Lesung „Land in Sicht“ in der Kantine der SZ am 21.07.2007 – mit Amelie Fried, Thomas Meinecke, Annemarie Schoenle und Fridolin Schley

Natürlich bin ich wie immer etwas früher da und bekomme so in der SZ-Kantine noch die Lesung „Best of Unter Bayern“ mit.

Einige Mitarbeiter der Firma, in der ich momentan arbeite, speisen in der SZ-Kantine und so war mir dieser Raum bekannt und natürlich der atemberaubende Blick, den man im fünften Stock auf die Zwiebeltürme der Frauenkirche hat. Die traumhaften Kulisse, die hinter den Lesenden zu sehen ist, lässt einem dieses Vergnügen doppelt auskosten.

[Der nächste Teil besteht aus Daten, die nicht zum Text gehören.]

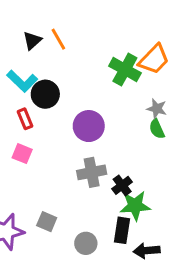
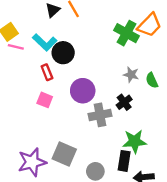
gray star: (157, 109) -> (131, 75), moved
purple circle: (89, 126) -> (83, 91), moved
black cross: (122, 185) -> (124, 102), moved
gray square: (47, 222) -> (64, 154), size x1.5

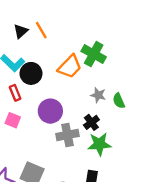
orange trapezoid: (149, 25) -> (70, 67), moved
green star: (135, 141) -> (99, 144), moved

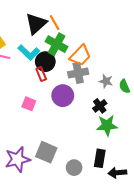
black triangle: (21, 31) -> (36, 24), size x1.6
green cross: (94, 54) -> (57, 44), moved
red rectangle: (15, 93) -> (41, 74), moved
gray cross: (67, 135) -> (78, 73), moved

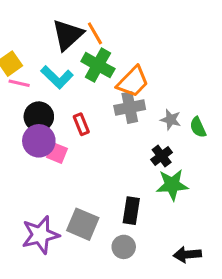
black circle: (45, 62) -> (39, 117), moved
red rectangle: (41, 74) -> (81, 124), moved
purple circle: (63, 96) -> (39, 141), moved
black rectangle: (100, 158) -> (131, 211), moved

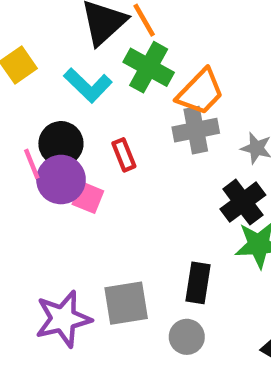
pink line: (19, 83) -> (32, 164), moved, turned 55
black cross: (162, 156) -> (243, 202), size x1.4
gray square: (83, 224) -> (126, 303), turned -32

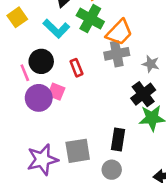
purple circle: (61, 180) -> (39, 98), moved

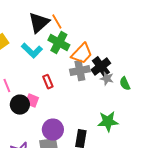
black circle: (41, 61) -> (20, 105), moved
black cross: (143, 94) -> (101, 67), moved
purple circle: (39, 98) -> (53, 130), moved

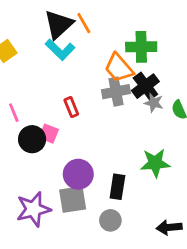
green cross: (59, 43) -> (141, 47), moved, turned -30
cyan L-shape: (32, 51) -> (60, 50), moved
orange trapezoid: (82, 54) -> (119, 68), turned 95

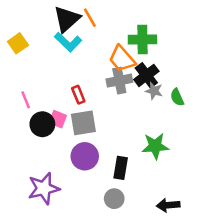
gray square: (73, 199) -> (83, 123), moved

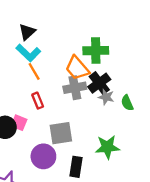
orange line: (90, 18) -> (34, 71), moved
black triangle: (67, 19) -> (27, 32), size x0.7
gray square: (83, 123) -> (61, 133), moved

Im Programm stehen die Namen: Sebastian Beck, Hans Holzhaider und Hans Kratzer. Zwei Beiträge höre ich noch, allerdings kann ich nur sagen, der eine Herr ist älter, der andere jünger, aber wer nun wer ist, kann ich leider nicht sagen.

Die erste Geschichte handelt im Kontext von „Wie Edmund Stoiber Angelika Merkel das Du anbot.“ Ein humorvoll geschriebener redaktioneller Beitrag, der das Publikum sofort auf seine Seite zieht und mit Lachern und Applaus belohnt wird.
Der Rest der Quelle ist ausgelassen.